*** Records Section Begins ***
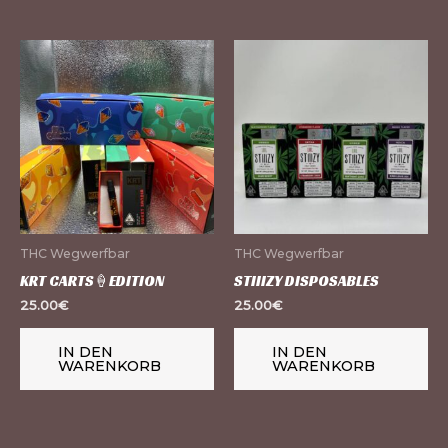
THC Wegwerfbar
THC Wegwerfbar
KRT CARTS🍦EDITION
STIIIZY DISPOSABLES
25.00
€
25.00
€
IN DEN
IN DEN
WARENKORB
WARENKORB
*** Records Section Ends ***
**Assignment**
Reproduce the records above exactly, excluding every picture.

**Task answer**
THC Wegwerfbar
THC Wegwerfbar
KRT CARTS🍦EDITION
STIIIZY DISPOSABLES
25.00
€
25.00
€
IN DEN
IN DEN
WARENKORB
WARENKORB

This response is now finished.